I've parsed a big corpus and I've saved the data I needed in a dictionary structure. But at the end of my code I've saved it as a .txt file 'cause I needed to manually check something. now in another part of my work I need that dictionary as my input. I wanted to know if there are other ways than just opening the text file and re-putting it as a dictionary structure. If I can just manipulate my other to keep also as it is. Is Pickle the right thing for my case? or I'm totally on a wrong way? sorry if my question is so naive ,I'm really new to python and I'm still learning it.
-
pickle is the way to go – gkusner Jul 31 '14 at 12:44
-
1`json` may be more appropriate if human readability is important. You can't "manually check something" by opening a pickle file in Notepad. – Kevin Jul 31 '14 at 12:45
-
@json no no I did it , I mean I've parsed the corpus and now I have my dictionary as text file, once I have it, it's enough. I can keep it, and now maybe I can re-write my other code to parse one other time and keep the dictionary as it is for other parts of my work . I don't know if I'm clear or not , I mean the manually check stuff was just once and I've got what I wanted. – Pari Jul 31 '14 at 12:48
-
I just don't want to read another time as input a text file and convert it to dictionary . 'casue it seems complicated to me . – Pari Jul 31 '14 at 12:51
-
What do you mean by "now I have my dictionary as text file"? How did you save the dictionary? – Jul 31 '14 at 12:55
-
@Tichodroma as a .txt file . now I want manipulate my code and make it save the dictionary as it is . – Pari Jul 31 '14 at 13:00
-
There is no standard way to save a dictionary as a text file in Python.
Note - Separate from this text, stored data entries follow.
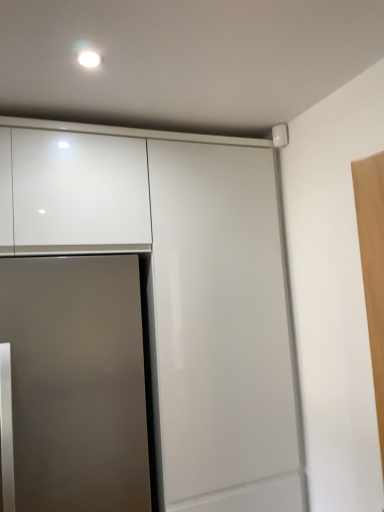 Question: Is glossy white cabinet at upper center in front of or behind satin silver door at lower left in the image?

Choices:
 (A) behind
 (B) front

Answer: (A)

Question: From the image's perspective, relative to satin silver door at lower left, is glossy white cabinet at upper center above or below?

Choices:
 (A) below
 (B) above

Answer: (B)

Question: Considering the positions of glossy white cabinet at upper center and satin silver door at lower left in the image, is glossy white cabinet at upper center wider or thinner than satin silver door at lower left?

Choices:
 (A) wide
 (B) thin

Answer: (B)

Question: In terms of size, does satin silver door at lower left appear bigger or smaller than glossy white cabinet at upper center?

Choices:
 (A) small
 (B) big

Answer: (A)

Question: Is satin silver door at lower left spatially inside glossy white cabinet at upper center, or outside of it?

Choices:
 (A) inside
 (B) outside

Answer: (A)

Question: From a real-world perspective, is satin silver door at lower left physically located above or below glossy white cabinet at upper center?

Choices:
 (A) above
 (B) below

Answer: (B)

Question: Considering the positions of satin silver door at lower left and glossy white cabinet at upper center in the image, is satin silver door at lower left wider or thinner than glossy white cabinet at upper center?

Choices:
 (A) thin
 (B) wide

Answer: (B) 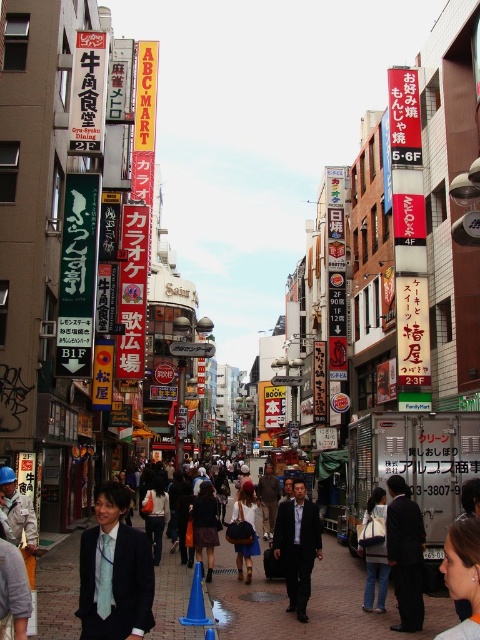 Question: Estimate the real-world distances between objects in this image. Which object is closer to the dark suit at center?

Choices:
 (A) matte black suit at center
 (B) denim jacket at center
 (C) white plastic sign at center
 (D) light blue tie at center

Answer: (B)

Question: Can you confirm if red fabric bag at center is bigger than white plastic sign at center?

Choices:
 (A) yes
 (B) no

Answer: (B)

Question: Which of the following is the farthest from the observer?

Choices:
 (A) brick pavement at center
 (B) dark brown leather skirt at center
 (C) white plastic sign at center

Answer: (C)

Question: Is matte black suit at center smaller than white plastic sign at center?

Choices:
 (A) no
 (B) yes

Answer: (B)

Question: Is blonde hair at center positioned at the back of white plastic sign at center?

Choices:
 (A) yes
 (B) no

Answer: (B)

Question: Among these points, which one is nearest to the camera?

Choices:
 (A) (264, 580)
 (B) (231, 531)

Answer: (A) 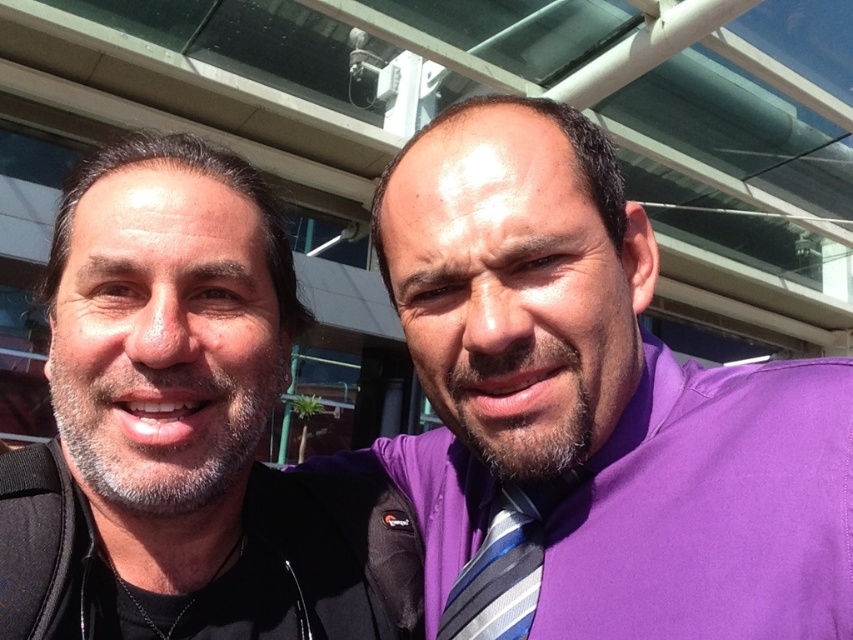 Which is above, black softshell jacket at left or striped fabric tie at center?

black softshell jacket at left is higher up.

Looking at this image, who is positioned more to the right, black softshell jacket at left or striped fabric tie at center?

Positioned to the right is striped fabric tie at center.

Where is `black softshell jacket at left`? The width and height of the screenshot is (853, 640). black softshell jacket at left is located at coordinates 338,552.

Based on the photo, is black matte jacket at left below black softshell jacket at left?

Incorrect, black matte jacket at left is not positioned below black softshell jacket at left.

Is black matte jacket at left further to the viewer compared to black softshell jacket at left?

That is False.

Who is more forward, [233,524] or [418,611]?

Positioned in front is point [233,524].

Find the location of a particular element. Image resolution: width=853 pixels, height=640 pixels. black matte jacket at left is located at coordinates (184, 429).

Between purple fabric shirt at right and striped fabric tie at center, which one has more height?

Standing taller between the two is purple fabric shirt at right.

Which is more to the left, purple fabric shirt at right or striped fabric tie at center?

purple fabric shirt at right is more to the left.

Does point (461, 385) lie behind point (520, 492)?

No, it is in front of (520, 492).

Where is `purple fabric shirt at right`? purple fabric shirt at right is located at coordinates point(590,410). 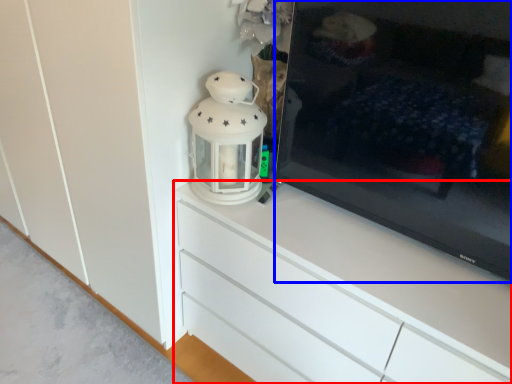 Question: Which object is closer to the camera taking this photo, chest of drawers (highlighted by a red box) or television (highlighted by a blue box)?

Choices:
 (A) chest of drawers
 (B) television

Answer: (B) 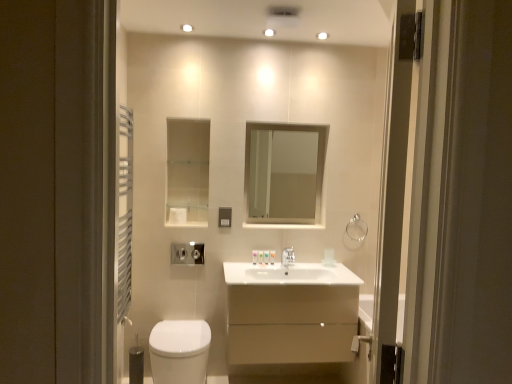 I want to click on unoccupied region to the right of silver metallic faucet at center, so click(309, 266). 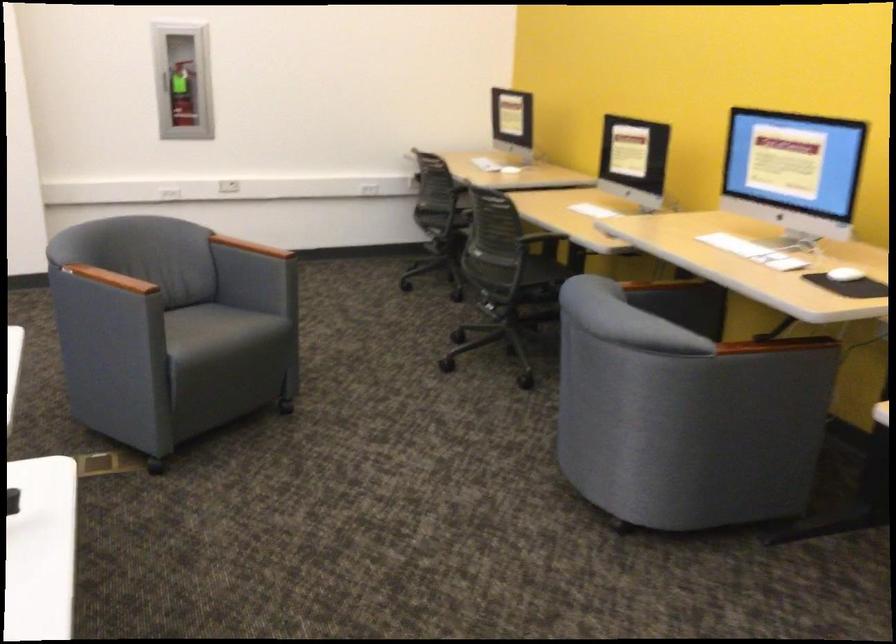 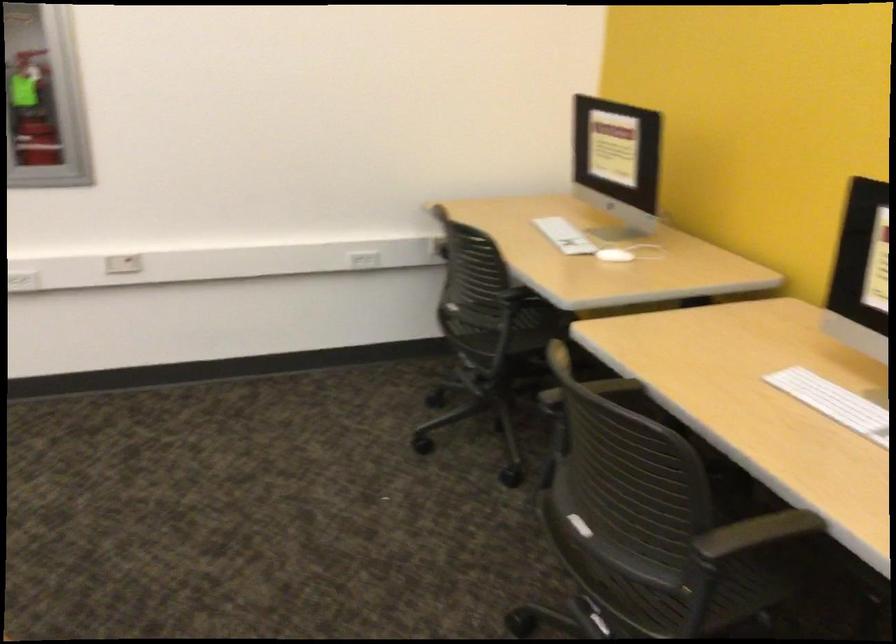 Question: Which direction would the cameraman need to move to produce the second image? Reply with the corresponding letter.

Choices:
 (A) Left
 (B) Right
 (C) Forward
 (D) Backward

Answer: (C) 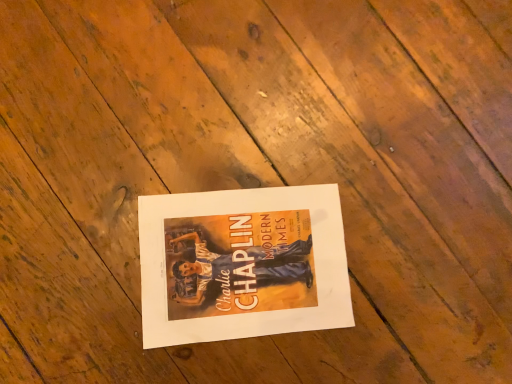 I want to click on vacant area on top of matte paper poster at center (from a real-world perspective), so click(239, 260).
So *how* did you do it? – Jul 31 '14 at 13:06
1 Answers
Copy & pasting from Pickle or json? for the ease of reading.
If you do not have any interoperability requirements (i.e. you're just going to use the data with Python), and a binary format is fine, go with cPickle, which gives you really fast Python object serialization.
If you want interoperability, or you want a text format to store your data, go with JSON (or some other appropriate format depending on your constraints).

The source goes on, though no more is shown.